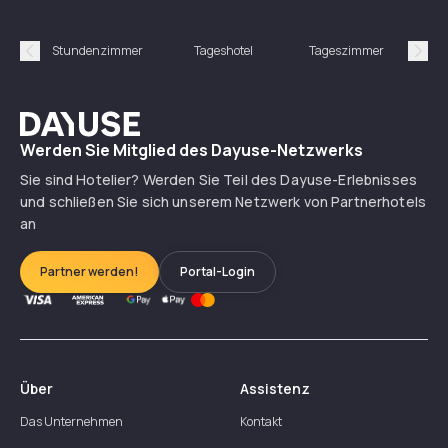
Stundenzimmer
Tageshotel
Tageszimmer
Gün
Précédent
Suiv
Dayuse
Werden Sie Mitglied des Dayuse-Netzwerks
Sie sind Hotelier? Werden Sie Teil des Dayuse-Erlebnisses
und schließen Sie sich unserem Netzwerk von Partnerhotels
an
Partner werden!
Portal-Login
Über
Assistenz
Das Unternehmen
Kontakt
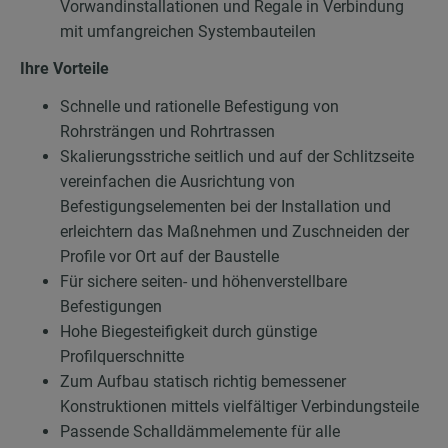
Vorwandinstallationen und Regale in Verbindung
mit umfangreichen Systembauteilen
Ihre Vorteile
Schnelle und rationelle Befestigung von
Rohrsträngen und Rohrtrassen
Skalierungsstriche seitlich und auf der Schlitzseite
vereinfachen die Ausrichtung von
Befestigungselementen bei der Installation und
erleichtern das Maßnehmen und Zuschneiden der
Profile vor Ort auf der Baustelle
Für sichere seiten- und höhenverstellbare
Befestigungen
Hohe Biegesteifigkeit durch günstige
Profilquerschnitte
Zum Aufbau statisch richtig bemessener
Konstruktionen mittels vielfältiger Verbindungsteile
Passende Schalldämmelemente für alle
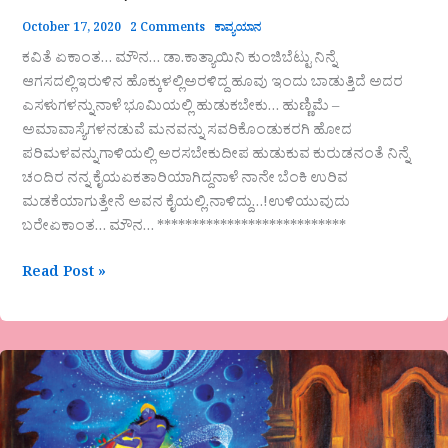
October 17, 2020
2 Comments
ಕಾವ್ಯಯಾನ
ಕವಿತೆ ಏಕಾಂತ… ಮೌನ… ಡಾ.ಕಾತ್ಯಾಯಿನಿ ಕುಂಜಿಬೆಟ್ಟು ನಿನ್ನೆ
ಆಗಸದಲ್ಲಿಇರುಳಿನ ಹೊಕ್ಕುಳಲ್ಲಿಅರಳಿದ್ದ ಹೂವು ಇಂದು ಬಾಡುತ್ತಿದೆ ಅದರ
ಎಸಳುಗಳನ್ನುನಾಳೆ ಭೂಮಿಯಲ್ಲಿ ಹುಡುಕಬೇಕು… ಹುಣ್ಣಿಮೆ –
ಅಮಾವಾಸ್ಯೆಗಳನಡುವೆ ಮನವನ್ನು ಸವರಿಕೊಂಡುಕರಗಿ ಹೋದ
ಪರಿಮಳವನ್ನುಗಾಳಿಯಲ್ಲಿ ಅರಸಬೇಕುದೀಪ ಹುಡುಕುವ ಕುರುಡನಂತೆ ನಿನ್ನೆ
ಚಂದಿರ ನನ್ನ ಕೈಯಏಕತಾರಿಯಾಗಿದ್ದನಾಳೆ ನಾನೇ ಬೆಂಕಿ ಉರಿವ
ಮಡಕೆಯಾಗುತ್ತೇನೆ ಅವನ ಕೈಯಲ್ಲಿ.ನಾಳಿದ್ದು…!ಉಳಿಯುವುದು
ಬರೇಏಕಾಂತ… ಮೌನ… ***************************
Read Post »
ದ್ರೌಪದಿ
ಶಸ್ತ್ರಧಾರಿಯಾಗು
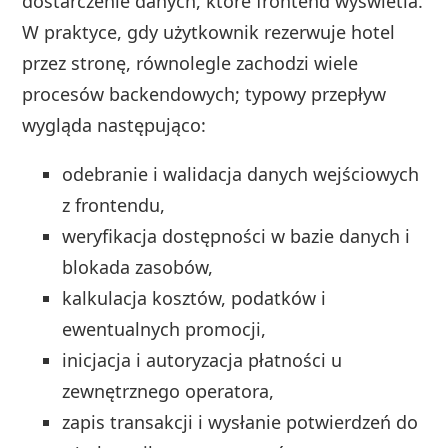
dostarczenie danych, które frontend wyświetla.
W praktyce, gdy użytkownik rezerwuje hotel
przez stronę, równolegle zachodzi wiele
procesów backendowych; typowy przepływ
wygląda następująco:
odebranie i walidacja danych wejściowych
z frontendu,
weryfikacja dostępności w bazie danych i
blokada zasobów,
kalkulacja kosztów, podatków i
ewentualnych promocji,
inicjacja i autoryzacja płatności u
zewnętrznego operatora,
zapis transakcji i wysłanie potwierdzeń do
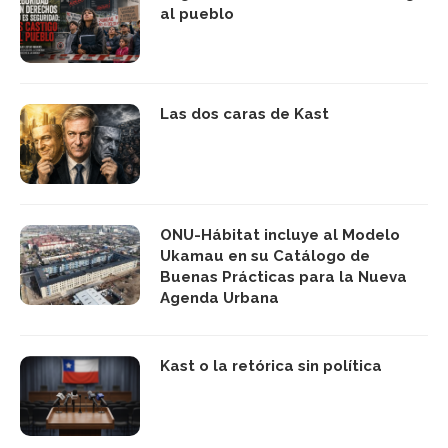
al pueblo
Las dos caras de Kast
ONU-Hábitat incluye al Modelo
Ukamau en su Catálogo de
Buenas Prácticas para la Nueva
Agenda Urbana
Kast o la retórica sin política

→ **Exercise aim**
From the data above, return only the lines starting at the line that holds "und schließen Sie" and ending at the line that holds "Rohrsträngen und Rohrtrassen", word for word and without pictures.

→ **Your response**
und schließen Sie sich unserem Netzwerk von Partnerhotels
an
Partner werden!
Portal-Login
Über
Assistenz
Das Unternehmen
Kontakt
Vorwandinstallationen und Regale in Verbindung
mit umfangreichen Systembauteilen
Ihre Vorteile
Schnelle und rationelle Befestigung von
Rohrsträngen und Rohrtrassen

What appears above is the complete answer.